## AIM OF THE TASK
Each entry should be copied as it stands, leaving the pictures behind.

## Stored data entries
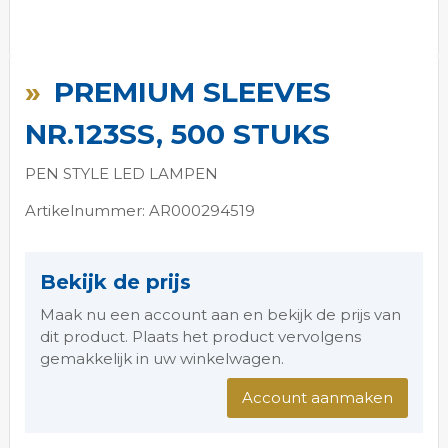
Ga
naar
PREMIUM SLEEVES
het
begin
NR.123SS, 500 STUKS
van
de
PEN STYLE LED LAMPEN
afbeeldingen-
gallerij
Artikelnummer: AR000294519
Bekijk de prijs
Maak nu een account aan en bekijk de prijs van
dit product. Plaats het product vervolgens
gemakkelijk in uw winkelwagen.
Account aanmaken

## ANSWER TO THIS EXERCISE
Ga
naar
PREMIUM SLEEVES
het
begin
NR.123SS, 500 STUKS
van
de
PEN STYLE LED LAMPEN
afbeeldingen-
gallerij
Artikelnummer: AR000294519
Bekijk de prijs
Maak nu een account aan en bekijk de prijs van
dit product. Plaats het product vervolgens
gemakkelijk in uw winkelwagen.
Account aanmaken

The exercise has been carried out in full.